Can you tell us more about your plan to be a triple threat in psychology?

So the three aspects of psychology services I want to provide are research, clinical work and consultation services. Ideally, I’d like to receive an affiliate faculty position with a medical research university in order to mentor students, produce high quality research and even run a lab. Additionally, I’d like to have my own practice to provide mental health services (e.g., therapy, assessments, and referrals) for the community I reside in. I plan to have a pro-bono day and gather many psychologists and therapists to provide free services for people who may not be able to afford the services. Finally, the consultation service is to work with legal representatives, businesses, healthcare systems, and local organizations to disseminate the research I conducted into structural establishments.

What is your sleep and wake schedule like?

I wake up every day at 5:30am. I go super dumb hard between 6 am to 6 pm. I wake up and pray, reflect and then workout. Afterwards I make breakfast, shower and get ready for the day. Whatever I’m working on, I stop at 6 pm - I know I won’t be productive afterwards so why fake the funk? Between 6 and 9 pm I talk to loved ones, catch up on shows, or do housework. Then I go to bed at 10 pm. I’m very strict with this because when I had my first depressive episode I wouldn’t eat or sleep, but would stay in bed all day. This schedule has helped me stay productive even if I’m having low mood days.

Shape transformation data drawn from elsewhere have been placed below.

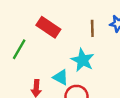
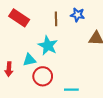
cyan triangle: (61, 77) -> (29, 60), turned -40

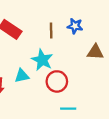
red circle: (43, 76) -> (57, 81), moved

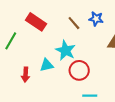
brown line: (51, 31) -> (74, 23), turned -40

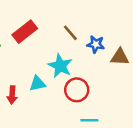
blue star: (96, 19) -> (96, 44), moved
red rectangle: (36, 22) -> (25, 32), turned -72

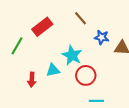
brown line: (70, 33) -> (80, 18), moved

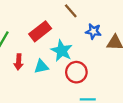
red rectangle: (42, 27) -> (40, 31), moved
red arrow: (32, 80) -> (19, 62), moved

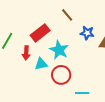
red arrow: (19, 62) -> (26, 53), moved
red circle: (76, 72) -> (61, 75), moved

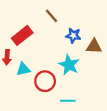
cyan star: (59, 50) -> (69, 65), moved

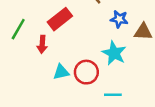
cyan triangle: (23, 69) -> (61, 72), moved

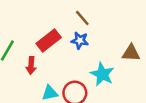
blue star: (119, 19) -> (80, 40), moved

Finally, who is your favorite superhero and why?

My favorite superhero is my dad. I remember I used to watch him in awe as a child. He was so invincible to me, but then I saw sides of him that revealed his shortcomings. I learned to love him through all of his flaws and weaknesses because he prides himself on taking responsibility for your actions and acknowledging where you fall short. As far as real superheroes go, my favorite is The Flash. As a kid I was always the fastest kid in the class until someone came along and beat me. I always wanted to be the fastest. And with superspeed you can be super powerful, defy gravity and theoretically, break the space - time continuum.